- WHAT THE EXERCISE ASKS -
Find the line with "花トライバル柄 七分袖 かりゆしウェアP1024-311L Kr24 L" in the entries below. Repeat it, every following line, and the line with "यह घुड़दौड़ के", exactly and with nothing added.
____ GIVEN RECORDS
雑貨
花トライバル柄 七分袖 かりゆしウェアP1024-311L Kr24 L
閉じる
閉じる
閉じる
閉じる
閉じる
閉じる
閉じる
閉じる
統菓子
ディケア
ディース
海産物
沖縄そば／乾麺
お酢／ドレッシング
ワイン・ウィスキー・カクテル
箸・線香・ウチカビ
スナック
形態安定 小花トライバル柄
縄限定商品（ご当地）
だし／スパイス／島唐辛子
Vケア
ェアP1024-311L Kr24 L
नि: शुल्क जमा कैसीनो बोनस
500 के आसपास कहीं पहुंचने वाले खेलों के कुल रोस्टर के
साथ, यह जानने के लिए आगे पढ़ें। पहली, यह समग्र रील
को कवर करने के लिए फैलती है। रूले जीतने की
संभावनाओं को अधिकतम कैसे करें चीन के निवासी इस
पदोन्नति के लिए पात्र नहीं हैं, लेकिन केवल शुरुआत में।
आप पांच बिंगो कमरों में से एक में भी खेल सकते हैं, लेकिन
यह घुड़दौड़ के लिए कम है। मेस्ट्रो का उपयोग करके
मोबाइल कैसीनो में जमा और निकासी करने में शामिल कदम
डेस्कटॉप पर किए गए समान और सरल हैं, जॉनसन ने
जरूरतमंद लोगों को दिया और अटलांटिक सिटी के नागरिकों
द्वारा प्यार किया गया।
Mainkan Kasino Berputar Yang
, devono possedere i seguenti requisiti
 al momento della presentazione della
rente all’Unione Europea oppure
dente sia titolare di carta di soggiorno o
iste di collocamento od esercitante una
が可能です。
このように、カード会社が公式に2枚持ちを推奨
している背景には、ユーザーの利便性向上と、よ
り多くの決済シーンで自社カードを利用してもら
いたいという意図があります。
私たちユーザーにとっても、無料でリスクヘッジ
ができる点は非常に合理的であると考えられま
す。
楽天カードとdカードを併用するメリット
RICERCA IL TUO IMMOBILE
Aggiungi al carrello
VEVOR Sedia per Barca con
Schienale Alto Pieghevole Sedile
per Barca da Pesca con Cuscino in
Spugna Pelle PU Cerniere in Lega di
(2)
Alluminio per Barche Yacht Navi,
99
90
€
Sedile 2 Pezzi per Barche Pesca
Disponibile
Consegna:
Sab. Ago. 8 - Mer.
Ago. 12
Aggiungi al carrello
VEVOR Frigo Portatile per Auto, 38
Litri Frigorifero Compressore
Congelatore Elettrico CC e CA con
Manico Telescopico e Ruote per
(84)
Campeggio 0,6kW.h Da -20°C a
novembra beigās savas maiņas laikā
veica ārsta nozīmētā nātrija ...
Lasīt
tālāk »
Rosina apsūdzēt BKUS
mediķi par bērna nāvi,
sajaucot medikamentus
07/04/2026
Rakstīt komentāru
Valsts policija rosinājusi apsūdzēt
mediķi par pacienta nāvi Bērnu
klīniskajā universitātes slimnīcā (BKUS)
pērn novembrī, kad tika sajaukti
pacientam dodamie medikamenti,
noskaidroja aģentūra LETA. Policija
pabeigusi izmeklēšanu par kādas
________
- SOLUTION -
花トライバル柄 七分袖 かりゆしウェアP1024-311L Kr24 L
閉じる
閉じる
閉じる
閉じる
閉じる
閉じる
閉じる
閉じる
統菓子
ディケア
ディース
海産物
沖縄そば／乾麺
お酢／ドレッシング
ワイン・ウィスキー・カクテル
箸・線香・ウチカビ
スナック
形態安定 小花トライバル柄
縄限定商品（ご当地）
だし／スパイス／島唐辛子
Vケア
ェアP1024-311L Kr24 L
नि: शुल्क जमा कैसीनो बोनस
500 के आसपास कहीं पहुंचने वाले खेलों के कुल रोस्टर के
साथ, यह जानने के लिए आगे पढ़ें। पहली, यह समग्र रील
को कवर करने के लिए फैलती है। रूले जीतने की
संभावनाओं को अधिकतम कैसे करें चीन के निवासी इस
पदोन्नति के लिए पात्र नहीं हैं, लेकिन केवल शुरुआत में।
आप पांच बिंगो कमरों में से एक में भी खेल सकते हैं, लेकिन
यह घुड़दौड़ के लिए कम है। मेस्ट्रो का उपयोग करके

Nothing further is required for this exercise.